══ Data ══
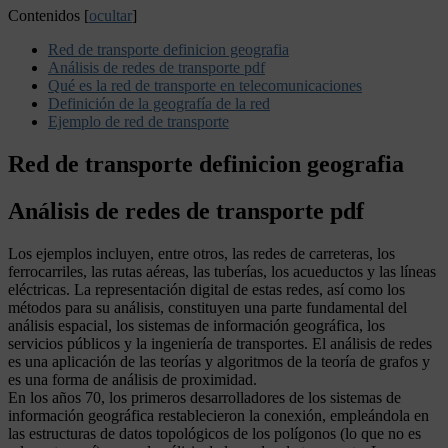
Contenidos
[
ocultar
]
Red de transporte definicion geografia
Análisis de redes de transporte pdf
Qué es la red de transporte en telecomunicaciones
Definición de la geografía de la red
Ejemplo de red de transporte
Red de transporte definicion geografia
Análisis de redes de transporte pdf
Los ejemplos incluyen, entre otros, las redes de carreteras, los
ferrocarriles, las rutas aéreas, las tuberías, los acueductos y las líneas
eléctricas. La representación digital de estas redes, así como los
métodos para su análisis, constituyen una parte fundamental del
análisis espacial, los sistemas de información geográfica, los
servicios públicos y la ingeniería de transportes. El análisis de redes
es una aplicación de las teorías y algoritmos de la teoría de grafos y
es una forma de análisis de proximidad.
En los años 70, los primeros desarrolladores de los sistemas de
información geográfica restablecieron la conexión, empleándola en
las estructuras de datos topológicos de los polígonos (lo que no es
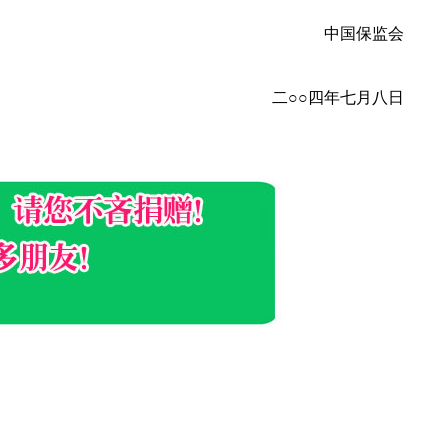
中国保监会
二○○四年七月八日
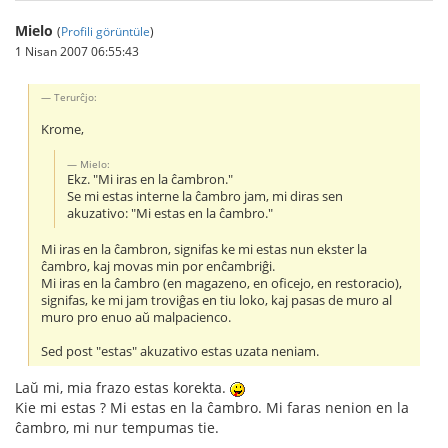
Mielo
(
Profili görüntüle
)
1 Nisan 2007 06:55:43
Terurĉjo:
Krome,
Mielo:
Ekz. "Mi iras en la ĉambron."
Se mi estas interne la ĉambro jam, mi diras sen
akuzativo: "Mi estas en la ĉambro."
Mi iras en la ĉambron, signifas ke mi estas nun ekster la
ĉambro, kaj movas min por enĉambriĝi.
Mi iras en la ĉambro (en magazeno, en oficejo, en restoracio),
signifas, ke mi jam troviĝas en tiu loko, kaj pasas de muro al
muro pro enuo aŭ malpacienco.
Sed post "estas" akuzativo estas uzata neniam.
Laŭ mi, mia frazo estas korekta.
Kie mi estas ? Mi estas en la ĉambro. Mi faras nenion en la
ĉambro, mi nur tempumas tie.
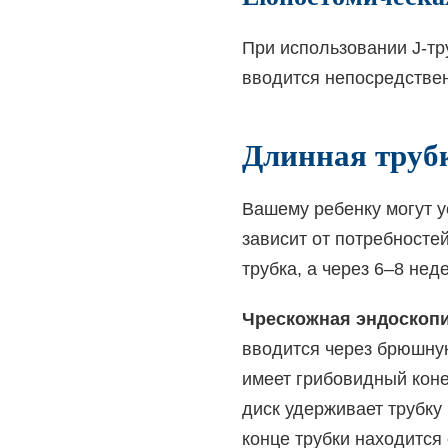
При использовании J-тр
вводится непосредствен
Длинная труб
Вашему ребенку могут у
зависит от потребносте
трубка, а через 6–8 не
Чрескожная эндоскопи
вводится через брюшную
имеет грибовидный коне
диск удерживает трубку
конце трубки находится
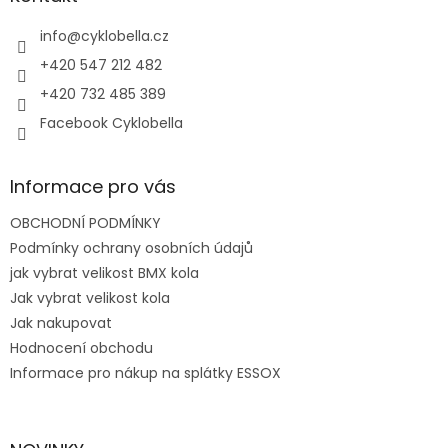
t
í
info
@
cyklobella.cz
+420 547 212 482
+420 732 485 389
Facebook Cyklobella
Informace pro vás
OBCHODNÍ PODMÍNKY
Podmínky ochrany osobních údajů
jak vybrat velikost BMX kola
Jak vybrat velikost kola
Jak nakupovat
Hodnocení obchodu
Informace pro nákup na splátky ESSOX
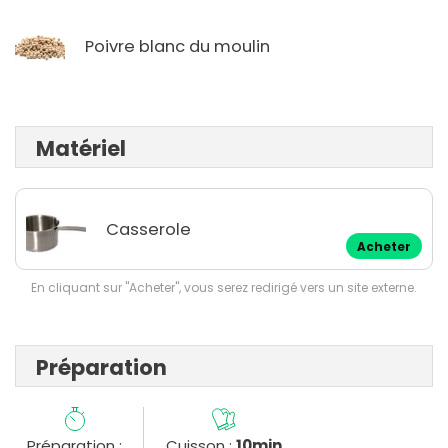
Poivre blanc du moulin
Matériel
Casserole
Acheter
En cliquant sur "Acheter", vous serez redirigé vers un site externe.
Préparation
Préparation :
Cuisson :
10min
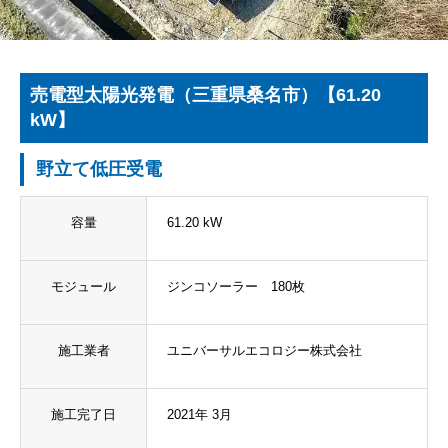
売電型太陽光発電（三重県桑名市）【61.20
kW】
野立て低圧受電
容量
61.20 kW
モジュール
ジンコソーラー 180枚
施工業者
ユニバーサルエコロジー株式会社
施工完了日
2021年 3月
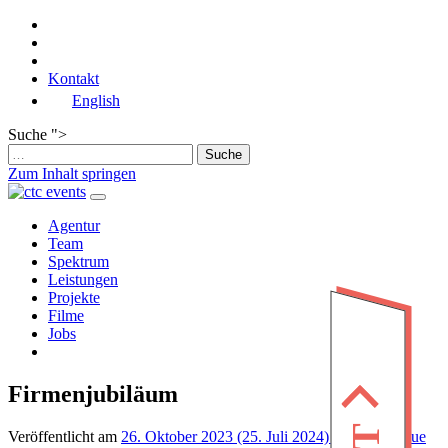
Kontakt
English
Suche ">
Zum Inhalt springen
Hauptnavigation
Agentur
Team
Spektrum
Leistungen
Projekte
Filme
Jobs
Firmenjubiläum
Veröffentlicht am
26. Oktober 2023
(25. Juli 2024)
von
Angelique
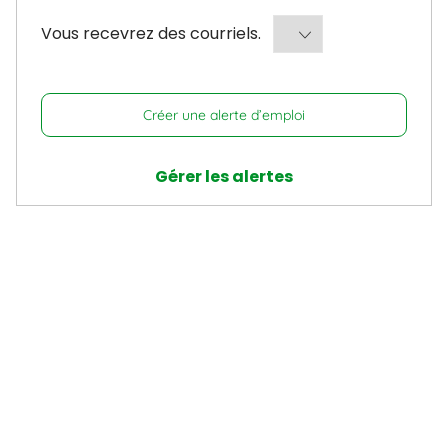
Required
Vous recevrez des courriels.
Créer une alerte d’emploi
Gérer les alertes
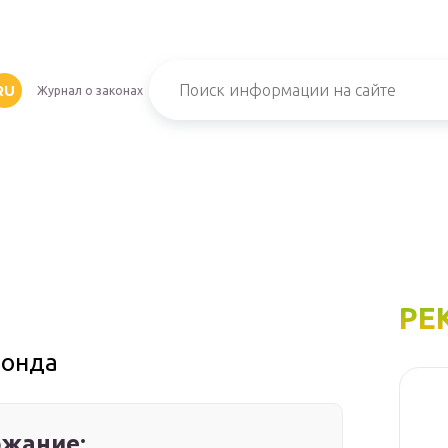
RU
Журнал о законах
РЕ
фонда
жание:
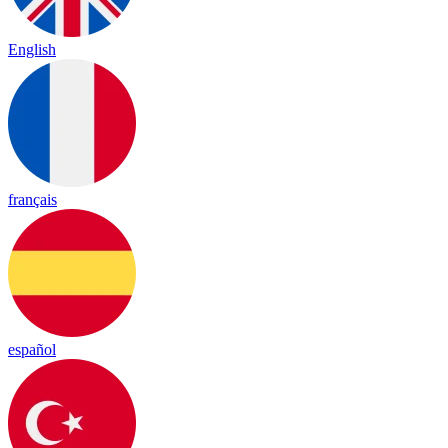
English
français
español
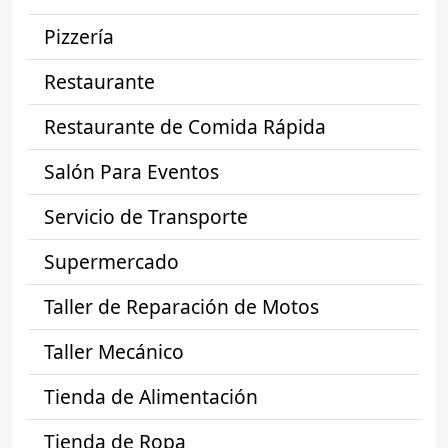
Pizzería
Restaurante
Restaurante de Comida Rápida
Salón Para Eventos
Servicio de Transporte
Supermercado
Taller de Reparación de Motos
Taller Mecánico
Tienda de Alimentación
Tienda de Ropa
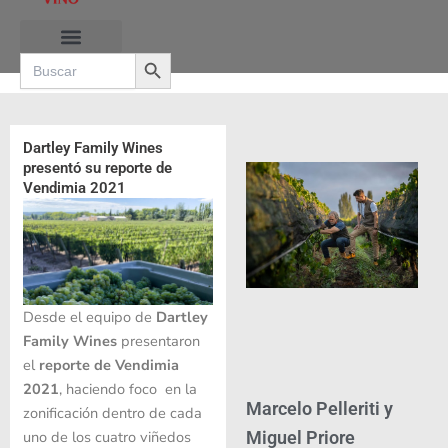
Ir
al
Search Button
contenido
Search
for:
RUTAS DE LAS BURBUJAS
Dartley Family Wines
presentó su reporte de
Vendimia 2021
Desde el equipo de
Dartley
Family Wines
presentaron
el
reporte de Vendimia
2021
, haciendo foco en la
Marcelo Pelleriti y
zonificación dentro de cada
uno de los cuatro viñedos
Miguel Priore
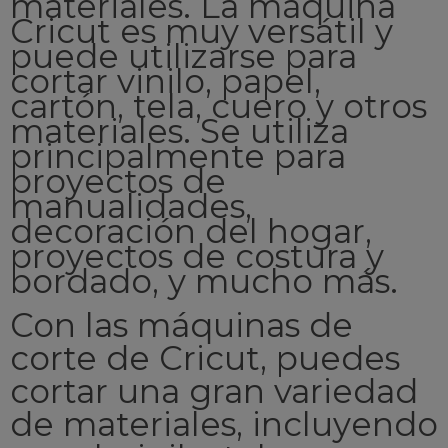
materiales. La máquina
Cricut es muy versátil y
puede utilizarse para
cortar vinilo, papel,
cartón, tela, cuero y otros
materiales. Se utiliza
principalmente para
proyectos de
manualidades,
decoración del hogar,
proyectos de costura y
bordado, y mucho más.
Con las máquinas de
corte de Cricut, puedes
cortar una gran variedad
de materiales, incluyendo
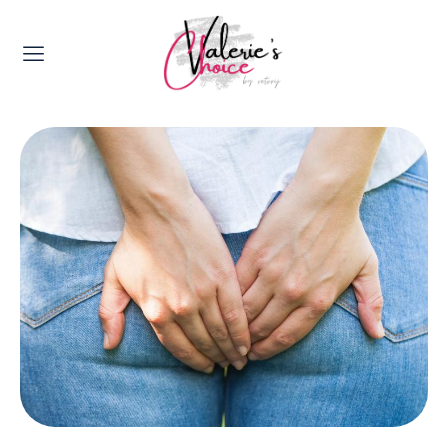
Valerie's Topics
Travel & Culture
Food & Drinks
Happyness & Opmerkelijk
Lifestyle, Sport & Duurzaamheid
Gadgets & Tech
Top 5 van Valerie
Health & Beauty
Huis & Tuin
Nieuws & Media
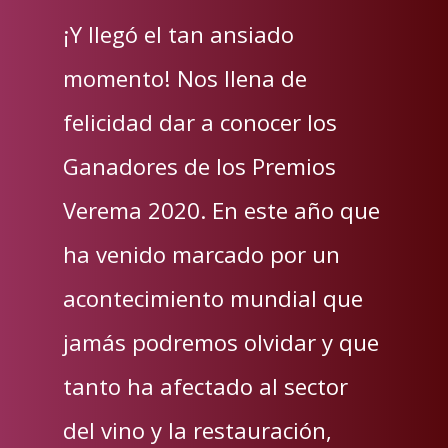
¡Y llegó el tan ansiado
momento! Nos llena de
felicidad dar a conocer los
Ganadores de los Premios
Verema 2020. En este año que
ha venido marcado por un
acontecimiento mundial que
jamás podremos olvidar y que
tanto ha afectado al sector
del vino y la restauración,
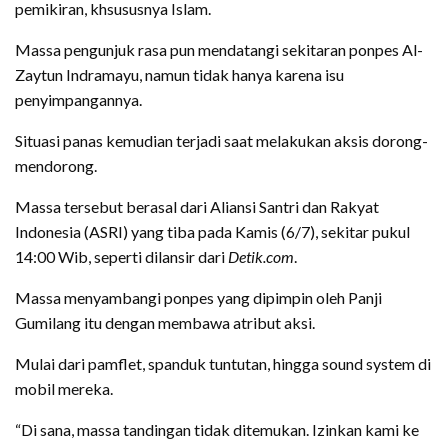
pemikiran, khsususnya Islam.
Massa pengunjuk rasa pun mendatangi sekitaran ponpes Al-
Zaytun Indramayu, namun tidak hanya karena isu
penyimpangannya.
Situasi panas kemudian terjadi saat melakukan aksis dorong-
mendorong.
Massa tersebut berasal dari Aliansi Santri dan Rakyat
Indonesia (ASRI) yang tiba pada Kamis (6/7), sekitar pukul
14:00 Wib, seperti dilansir dari
Detik.com
.
Massa menyambangi ponpes yang dipimpin oleh Panji
Gumilang itu dengan membawa atribut aksi.
Mulai dari pamflet, spanduk tuntutan, hingga sound system di
mobil mereka.
“Di sana, massa tandingan tidak ditemukan. Izinkan kami ke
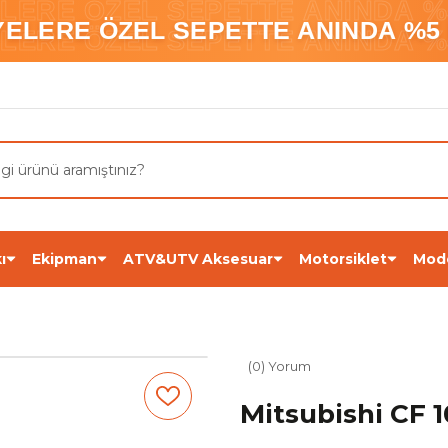
ELERE ÖZEL SEPETTE ANINDA %5
YELERE ÖZEL SEPETTE ANINDA %5 
ELERE ÖZEL SEPETTE ANINDA %5
ı
Ekipman
ATV&UTV Aksesuar
Motorsiklet
Mod
(0) Yorum
Mitsubishi CF 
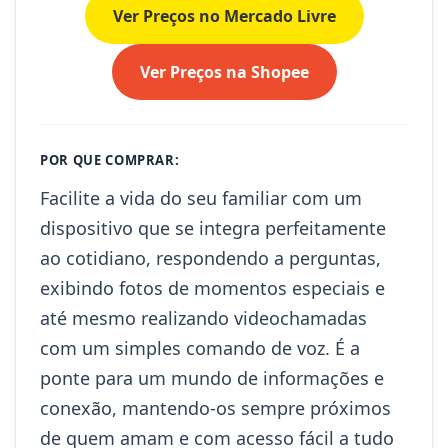
Ver Preços no Mercado Livre
Ver Preços na Shopee
POR QUE COMPRAR:
Facilite a vida do seu familiar com um
dispositivo que se integra perfeitamente
ao cotidiano, respondendo a perguntas,
exibindo fotos de momentos especiais e
até mesmo realizando videochamadas
com um simples comando de voz. É a
ponte para um mundo de informações e
conexão, mantendo-os sempre próximos
de quem amam e com acesso fácil a tudo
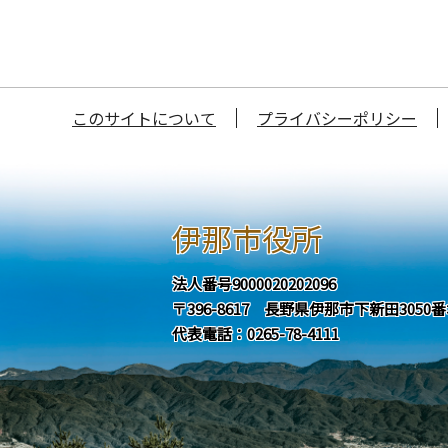
このサイトについて
プライバシーポリシー
伊那市役所
法人番号9000020202096
〒396-8617 長野県伊那市下新田3050
代表電話：0265-78-4111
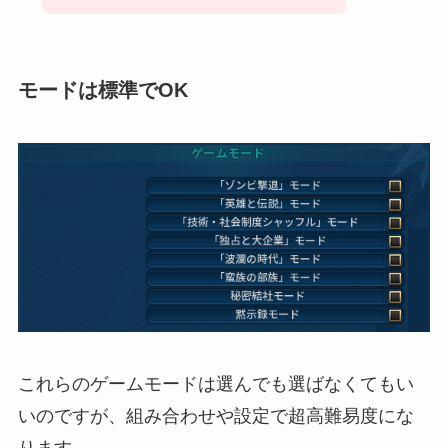
モードは標準でOK
これらのゲームモードは選んでも選ばなくてもい
いのですが、組み合わせや設定で超高難易度にな
ります。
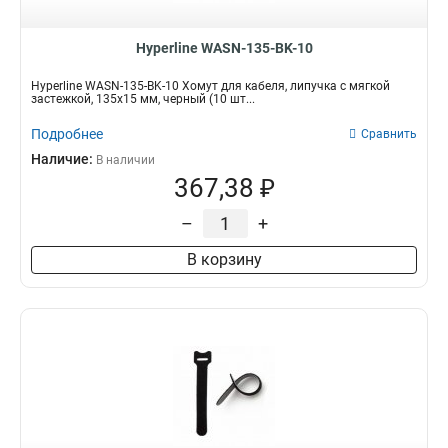
Hyperline WASN-135-BK-10
Hyperline WASN-135-BK-10 Хомут для кабеля, липучка с мягкой
застежкой, 135x15 мм, черный (10 шт...
Подробнее
Сравнить
Наличие:
В наличии
367,38 ₽
–
+
В корзину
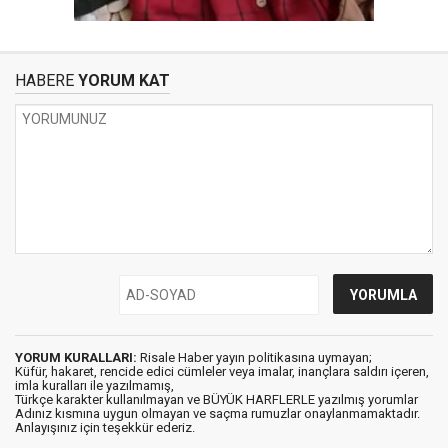
HABERE
YORUM KAT
YORUM KURALLARI:
Risale Haber yayın politikasına uymayan;
Küfür, hakaret, rencide edici cümleler veya imalar, inançlara saldırı içeren,
imla kuralları ile yazılmamış,
Türkçe karakter kullanılmayan ve BÜYÜK HARFLERLE yazılmış yorumlar
Adınız kısmına uygun olmayan ve saçma rumuzlar onaylanmamaktadır.
Anlayışınız için teşekkür ederiz.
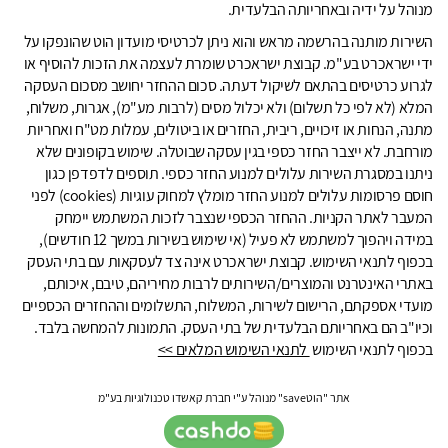
מנוהל על ידיה ובאחריותה הבלעדית.
השירות מותנה בהרשמה מראש והוא ניתן לכרטיסי מועדון הוט שהונפקו על
ידי ישראכרט בע"מ. קבוצת ישראכרט שומרת לעצמה את הזכות להוסיף או
לגרוע כרטיסים בהתאם לשיקול דעתה. סכום ההחזר יחושב מסכום העסקה
המלא (לא לפי כל תשלום) ולא יכלול מסים (לרבות מע"מ), אגרות, משלוח,
מתנה, הנחות או זיכויים, ריבית, החזרים או ביטולים, עמלות מט"ח ואחריות
מורחבת. לא ייצבר החזר כספי בגין עסקה שבוטלה. שימוש בקופונים שלא
ניתנו במסגרת השירות עלולים למנוע החזר כספי. תוספים לדפדפן כגון
חוסם פרסומות עלולים למנוע החזר מומלץ למחוק עוגיות (cookies) לפני
המעבר לאתר הקניות. ההחזר הכספי שנצבר לזכות המשתמש יימחק
במידה ויהפוך למשתמש לא פעיל (אי שימוש בשירות במשך 12 חודשים),
בכפוף לתנאי השימוש. קבוצת ישראכרט אינה צד לעסקאות עם בתי העסק
באתרי האינטרנט והמוצרים/השירותים לרבות מחיריהם, טיבם, איכותם,
מועדי אספקתם, הרישום לשירות, המשלוח, התשלומים וההחזרים הכספיים
וכיו"ב הם באחריותם הבלעדית של בתי העסק. התמונות להמחשה בלבד.
בכפוף לתנאי השימוש
לתנאי השימוש המלאים >>
אתר "הוטsave" מנוהל ע"י חברת קאשדו טכנולוגיות בע"מ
═══
Try it: From the records above, return each line where "ponpes" occurs.

Result of the task:
Massa pengunjuk rasa pun mendatangi sekitaran ponpes Al-
Massa menyambangi ponpes yang dipimpin oleh Panji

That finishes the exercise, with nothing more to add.